I glance at the house I’m standing in and its interior: it’s a stone box with a roof and basic facilities. The bedsheets are partially torn apart, the chairs are without cushioning and some walls are painted. The kitchen consists of two gas stoves. The dish washer is a stone stink and a bar of soap in the backyard.
Nevertheless, I can do nothing but respect my friend for having purchased this house for her family, doing her utmost best to provide them with all she can give to them.
In the bathroom I imitate a shower with a bar of soap, a cup and a bucket filled with rainwater. Afterwards I walk outside where more plates of rice, avocado and cucumber are waiting. My offer to help cleaning up gets answered with laughter.
For two weeks straight we spend the morning tranquil and in the afternoon we head out to friends to eat, go to pristine, secluded beaches or make our way to rivers somewhere hidden high up in the mountains.
During weekends my lively friend turns her house into a festival and the living room becomes a ball room where everyone is salsa dancing the night away.
Rum gets passed around, sunsets get enjoyed, Cuban delicacies get tasted and a special bond is formed.
With my Spanish skill set I understand about half of their dialect - Spanish sentences dipped in a fiery Cuban salsa. But their smiles, hugs, generosity and overall kindness fully compensate the vocabulary that we fail to translate.
I fall in love with these people and this tiny piece of heaven.
Every day I wake up hoping there would be a way to help them upgrade their current situation (even though I know they probably wouldn’t let me). But I am not in a position to do so, nor do I inform them of my own situation. And even if I could help: the supplies are just not there. A bag of cement, a window, the missing parts for a functioning toilet and shower: unobtainable.
So I do what I can do: become a friend and appreciate every single thing and moment they share with me.
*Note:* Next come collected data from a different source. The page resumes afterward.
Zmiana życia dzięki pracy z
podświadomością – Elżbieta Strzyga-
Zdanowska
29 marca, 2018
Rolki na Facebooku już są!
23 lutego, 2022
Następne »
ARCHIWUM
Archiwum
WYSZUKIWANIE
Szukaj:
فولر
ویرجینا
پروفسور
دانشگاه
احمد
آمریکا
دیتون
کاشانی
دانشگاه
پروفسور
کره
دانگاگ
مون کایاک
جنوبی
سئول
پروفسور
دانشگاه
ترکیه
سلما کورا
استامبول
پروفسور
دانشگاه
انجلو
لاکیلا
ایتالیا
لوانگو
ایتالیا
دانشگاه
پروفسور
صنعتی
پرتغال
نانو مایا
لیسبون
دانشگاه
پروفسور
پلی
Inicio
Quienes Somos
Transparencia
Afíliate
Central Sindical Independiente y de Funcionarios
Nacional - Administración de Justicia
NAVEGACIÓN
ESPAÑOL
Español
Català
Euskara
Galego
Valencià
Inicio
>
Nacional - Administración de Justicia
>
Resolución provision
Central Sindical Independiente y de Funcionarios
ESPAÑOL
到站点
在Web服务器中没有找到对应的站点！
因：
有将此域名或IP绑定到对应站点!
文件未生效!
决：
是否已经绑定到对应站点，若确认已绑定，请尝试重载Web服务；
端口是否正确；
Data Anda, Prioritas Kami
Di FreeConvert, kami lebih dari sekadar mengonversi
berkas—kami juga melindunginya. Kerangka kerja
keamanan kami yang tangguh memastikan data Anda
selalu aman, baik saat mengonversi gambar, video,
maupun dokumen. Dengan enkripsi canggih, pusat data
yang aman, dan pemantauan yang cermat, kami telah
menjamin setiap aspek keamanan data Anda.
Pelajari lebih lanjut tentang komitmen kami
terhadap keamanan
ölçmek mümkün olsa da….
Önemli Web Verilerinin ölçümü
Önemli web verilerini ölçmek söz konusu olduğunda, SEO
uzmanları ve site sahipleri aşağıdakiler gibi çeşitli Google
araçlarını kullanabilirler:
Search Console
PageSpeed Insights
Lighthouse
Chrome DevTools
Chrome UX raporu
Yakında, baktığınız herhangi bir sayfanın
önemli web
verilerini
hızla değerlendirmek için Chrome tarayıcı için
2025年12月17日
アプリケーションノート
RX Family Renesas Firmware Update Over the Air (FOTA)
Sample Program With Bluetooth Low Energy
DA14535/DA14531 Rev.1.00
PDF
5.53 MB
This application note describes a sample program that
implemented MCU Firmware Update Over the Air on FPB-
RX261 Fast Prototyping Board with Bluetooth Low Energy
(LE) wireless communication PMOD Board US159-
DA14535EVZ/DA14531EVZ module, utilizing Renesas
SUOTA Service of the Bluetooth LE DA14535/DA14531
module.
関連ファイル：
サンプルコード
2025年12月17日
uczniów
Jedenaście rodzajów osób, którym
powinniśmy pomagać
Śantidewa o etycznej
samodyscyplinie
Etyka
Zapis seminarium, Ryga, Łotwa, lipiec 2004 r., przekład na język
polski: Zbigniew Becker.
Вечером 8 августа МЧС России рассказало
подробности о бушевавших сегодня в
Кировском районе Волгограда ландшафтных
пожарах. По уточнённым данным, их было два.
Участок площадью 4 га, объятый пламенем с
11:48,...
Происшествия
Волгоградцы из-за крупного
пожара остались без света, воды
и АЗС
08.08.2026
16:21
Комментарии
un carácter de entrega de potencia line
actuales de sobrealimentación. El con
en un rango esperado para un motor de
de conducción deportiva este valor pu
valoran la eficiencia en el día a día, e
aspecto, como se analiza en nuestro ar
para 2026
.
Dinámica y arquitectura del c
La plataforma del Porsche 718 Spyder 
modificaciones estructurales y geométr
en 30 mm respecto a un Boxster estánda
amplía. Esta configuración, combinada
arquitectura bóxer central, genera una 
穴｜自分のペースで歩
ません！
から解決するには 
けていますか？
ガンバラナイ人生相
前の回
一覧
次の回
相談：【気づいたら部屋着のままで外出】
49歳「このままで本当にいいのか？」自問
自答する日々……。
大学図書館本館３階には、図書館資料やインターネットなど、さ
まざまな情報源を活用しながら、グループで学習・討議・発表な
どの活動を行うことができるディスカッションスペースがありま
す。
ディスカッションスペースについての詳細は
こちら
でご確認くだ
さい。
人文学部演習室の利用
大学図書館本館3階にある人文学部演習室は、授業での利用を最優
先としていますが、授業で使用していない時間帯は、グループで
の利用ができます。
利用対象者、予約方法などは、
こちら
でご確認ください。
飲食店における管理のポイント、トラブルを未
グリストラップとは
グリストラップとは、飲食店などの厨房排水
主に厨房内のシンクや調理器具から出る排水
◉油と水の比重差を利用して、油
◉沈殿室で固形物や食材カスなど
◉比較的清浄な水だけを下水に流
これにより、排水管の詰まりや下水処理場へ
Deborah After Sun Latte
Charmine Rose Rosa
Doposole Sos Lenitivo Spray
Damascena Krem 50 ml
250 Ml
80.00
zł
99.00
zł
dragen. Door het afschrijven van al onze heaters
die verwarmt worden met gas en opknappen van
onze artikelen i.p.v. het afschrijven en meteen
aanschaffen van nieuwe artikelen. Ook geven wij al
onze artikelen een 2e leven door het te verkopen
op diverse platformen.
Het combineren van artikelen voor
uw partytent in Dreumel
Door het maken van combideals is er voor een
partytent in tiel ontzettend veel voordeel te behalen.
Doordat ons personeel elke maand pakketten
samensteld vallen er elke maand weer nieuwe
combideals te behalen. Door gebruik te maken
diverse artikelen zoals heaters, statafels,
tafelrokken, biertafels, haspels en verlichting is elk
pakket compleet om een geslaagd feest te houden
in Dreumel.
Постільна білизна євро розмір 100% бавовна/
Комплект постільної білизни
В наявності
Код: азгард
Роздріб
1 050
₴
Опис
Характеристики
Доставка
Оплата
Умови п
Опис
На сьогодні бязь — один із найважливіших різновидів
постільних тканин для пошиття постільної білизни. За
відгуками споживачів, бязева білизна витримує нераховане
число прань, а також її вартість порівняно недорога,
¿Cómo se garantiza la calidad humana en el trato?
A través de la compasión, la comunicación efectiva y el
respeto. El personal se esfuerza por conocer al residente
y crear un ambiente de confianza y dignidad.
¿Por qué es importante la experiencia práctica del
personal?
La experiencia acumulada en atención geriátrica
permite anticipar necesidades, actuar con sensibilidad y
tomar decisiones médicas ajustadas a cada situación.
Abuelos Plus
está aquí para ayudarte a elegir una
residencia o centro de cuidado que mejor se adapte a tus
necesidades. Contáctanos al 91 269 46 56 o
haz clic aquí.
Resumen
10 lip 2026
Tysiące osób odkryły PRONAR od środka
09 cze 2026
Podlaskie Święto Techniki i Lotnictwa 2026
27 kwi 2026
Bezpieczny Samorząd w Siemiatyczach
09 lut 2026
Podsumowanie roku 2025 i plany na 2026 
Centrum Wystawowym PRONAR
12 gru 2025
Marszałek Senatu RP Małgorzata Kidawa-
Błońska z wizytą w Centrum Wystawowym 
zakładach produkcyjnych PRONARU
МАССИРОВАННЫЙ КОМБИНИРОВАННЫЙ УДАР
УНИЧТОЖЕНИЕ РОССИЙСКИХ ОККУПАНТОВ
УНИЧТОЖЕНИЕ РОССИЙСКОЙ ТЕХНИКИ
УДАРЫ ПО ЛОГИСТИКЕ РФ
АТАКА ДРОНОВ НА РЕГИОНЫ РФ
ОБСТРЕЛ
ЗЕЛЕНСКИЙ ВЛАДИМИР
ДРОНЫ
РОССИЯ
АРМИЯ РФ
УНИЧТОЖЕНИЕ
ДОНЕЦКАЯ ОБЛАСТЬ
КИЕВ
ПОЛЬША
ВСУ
After two weeks an experience that will forever be cherished comes to an end. The bus that will carry me back to Havana pulls up. The adventure gets concluded with hugs and kisses.
My final embrace is for the woman that made all of this possible.
A woman living abroad, far away in a country that she dislikes. Working twelve hour shifts, six days a week. Saving nearly every euro to take care of her family, to provide the ones she loves with a better future. Longing for the day that she can return to Cuba for good and live the life she craves and deserves.
I hug her and thank her, tell her how much I respect her, tell her how she’s the foundation of an unforgettable chapter in my life. She merely smiles her beautiful smile and tells the bus driver that there’s a big group of Cubans waiting for him if her gringo friend doesn’t get to his destination safe and comfortable. I laugh - got to love Latinas.
The twenty-plus hour bus ride commences and the next day I fly out to the next stop on my life’s itinerary.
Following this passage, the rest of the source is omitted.